Now you might be thinking “well it’s becoming a bit harder for me to distinguish the statue now” which is true. Like anything in our field, you’ll have to use your tools with care, in the sense that some will be useful in some occasions and detrimental in others. In this case a blur may not be appropriate. But if the image was noisier (like from a Kinect depth sensor), then this would be a life-saver. The important thing to know is that it’s a useful tool in your tool kit.
Simplify the matrix
As we saw in the image at the beginning of this post, computer vision folks perceive image data as matrices. Usually you’ll have three matrices, one for each of the RGB channels. It’s a very common practice to simplify this down to a grayscale image and manipulate it in different ways. This is because most types of computer vision (outside of colour tracking) don’t really care about “colours.” So at that point, there are two avenues we can take. The first is that we can grayscale an image and then bump up contrast and other levels to try to make our subjects much more apparent, like the below:
Which although it looks uglier and uglier to us, as long as your subject is apparent in the image in an obvious way, it will work for blob tracking. If this was a video, the tower would always remain a bright white area that the blob tracking would determine to be the “foreground.”

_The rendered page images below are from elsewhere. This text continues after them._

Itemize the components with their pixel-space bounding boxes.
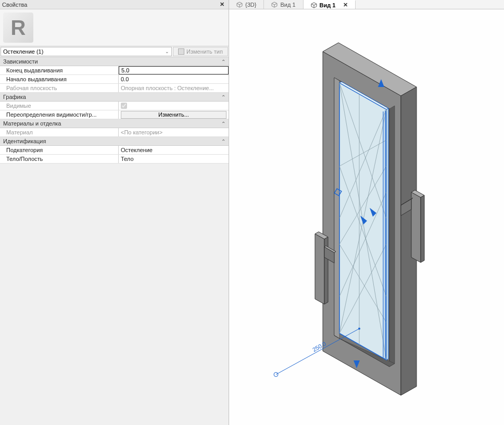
svg-marker-18 [334,78,339,339]
svg-line-1 [237,3,240,5]
prop-value-extrude-end[interactable] [119,66,229,74]
chevron-up-icon: ⌃ [221,94,225,100]
extrude-end-input[interactable] [121,67,226,73]
svg-point-53 [358,328,360,330]
chevron-up-icon: ⌃ [221,139,225,144]
type-selector-dropdown[interactable]: Остекление (1) ⌄ [1,47,172,56]
cube-icon [236,2,243,8]
tab-3d[interactable]: {3D} [229,0,264,9]
svg-line-9 [311,4,314,5]
svg-line-5 [272,3,274,5]
svg-marker-43 [421,195,424,262]
prop-label: Переопределения видимости/гр... [0,110,119,119]
prop-label: Видимые [0,102,119,110]
svg-line-6 [274,3,277,5]
view-tab-strip: {3D} Вид 1 Вид 1 ✕ [229,0,504,9]
prop-row-material: Материал <По категории> [0,128,229,137]
prop-value-visible [119,102,229,110]
prop-label: Тело/Полость [0,155,119,163]
viewport-area: {3D} Вид 1 Вид 1 ✕ [229,0,504,425]
properties-panel: Свойства ✕ R Остекление (1) ⌄ Изменить т… [0,0,229,425]
tab-view1-b[interactable]: Вид 1 ✕ [304,0,356,9]
workplane-text: Опорная плоскость : Остекление... [121,85,214,91]
3d-canvas[interactable]: 250.0 [229,9,504,425]
group-title: Зависимости [3,58,38,65]
svg-marker-36 [315,234,324,304]
prop-row-subcategory: Подкатегория Остекление [0,146,229,155]
prop-value-material[interactable]: <По категории> [119,128,229,136]
panel-header: Свойства ✕ [0,0,229,9]
prop-row-visible: Видимые [0,102,229,110]
svg-line-2 [240,3,242,5]
group-header-dependencies[interactable]: Зависимости ⌃ [0,57,229,66]
cube-icon [271,2,278,8]
prop-value-solidvoid[interactable]: Тело [119,155,229,163]
revit-logo: R [3,12,33,43]
panel-close-button[interactable]: ✕ [218,1,226,8]
logo-row: R [0,9,229,46]
panel-title: Свойства [2,2,27,8]
svg-marker-41 [411,192,421,262]
prop-row-extrude-end: Конец выдавливания [0,66,229,75]
type-selector-text: Остекление (1) [3,48,43,55]
edit-type-label: Изменить тип [186,48,223,55]
prop-value-workplane: Опорная плоскость : Остекление... [119,84,229,92]
subcategory-text: Остекление [121,147,153,153]
prop-label: Конец выдавливания [0,66,119,74]
edit-type-icon [178,48,184,55]
edit-type-button[interactable]: Изменить тип [173,47,228,56]
tab-label: Вид 1 [280,2,295,8]
prop-row-solidvoid: Тело/Полость Тело [0,155,229,164]
prop-label: Материал [0,128,119,136]
solidvoid-text: Тело [121,156,134,162]
prop-label: Подкатегория [0,146,119,154]
chevron-up-icon: ⌃ [221,121,225,127]
door-model-svg: 250.0 [229,9,504,425]
tab-view1-a[interactable]: Вид 1 [264,0,303,9]
type-selector-row: Остекление (1) ⌄ Изменить тип [0,46,229,57]
tab-label: Вид 1 [320,2,336,8]
override-edit-button[interactable]: Изменить... [121,111,226,119]
extrude-start-text: 0.0 [121,76,129,82]
cube-icon [311,2,317,8]
tab-label: {3D} [245,2,256,8]
group-header-materials[interactable]: Материалы и отделка ⌃ [0,119,229,128]
group-header-identity[interactable]: Идентификация ⌃ [0,137,229,146]
group-title: Материалы и отделка [3,120,61,127]
prop-label: Рабочая плоскость [0,84,119,92]
prop-row-override: Переопределения видимости/гр... Изменить… [0,110,229,119]
svg-marker-21 [386,108,388,360]
material-text: <По категории> [121,129,162,135]
group-title: Идентификация [3,138,46,144]
svg-line-10 [314,4,317,5]
prop-value-extrude-start[interactable]: 0.0 [119,75,229,83]
tab-close-button[interactable]: ✕ [343,2,348,8]
svg-marker-17 [389,106,395,367]
prop-value-override: Изменить... [119,110,229,119]
chevron-up-icon: ⌃ [221,59,225,65]
prop-label: Начало выдавливания [0,75,119,83]
chevron-down-icon: ⌄ [165,49,169,54]
prop-row-workplane: Рабочая плоскость Опорная плоскость : Ос… [0,84,229,93]
prop-value-subcategory[interactable]: Остекление [119,146,229,154]
group-header-graphics[interactable]: Графика ⌃ [0,93,229,102]
group-title: Графика [3,94,26,100]
visible-checkbox [121,103,127,109]
prop-row-extrude-start: Начало выдавливания 0.0 [0,75,229,84]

Another option is to threshold the pixels. This is especially useful if you have a situation where maybe you have a dark background and subjects will be lit up brightly, for example if you’re using IR lights to illuminate the subjects and you’re using an IR camera to capture that input. The threshold process would ignore any pixels below a certain brightness and leave big moving white areas that the blob tracking will detect with ease.
If that was all that was moving in the image, the blob tracking algorithm would draw a firm bounding box around it and would hold it solidly. This doesn’t take into consideration that you could continue to process the input such as adding another blur pass to smooth things out (and maybe smooth over some of the gaps created by thresholding):
Again, not aesthetically pleasing to look at, but if you were to imagine this is a video stream, the statue would be a big white blob on a black background that the blob tracking would have no problem at all detecting and putting a bounding box around the whole thing.
If you’ve tried TouchDesigner blob tracking before and had a bad experience, I challenge you to give it another try. While much of this is rudimentary, even without diving too deep into the parameters of the Blob Track TOP or anything else, you’ll get orders of magnitudes of better results if you spend time processing your inputs with diligence. That’s the main point of this piece, to get your thinking about it. Drop the resolution, maybe a bit of a blur, increase contrast or threshold pixels, and watch the Blob Track TOP take over from there. If you’re finding success with that, then there are tons of openCV blob tracking tutorials out there that can take you even deeper on the road of input processing. Enjoy!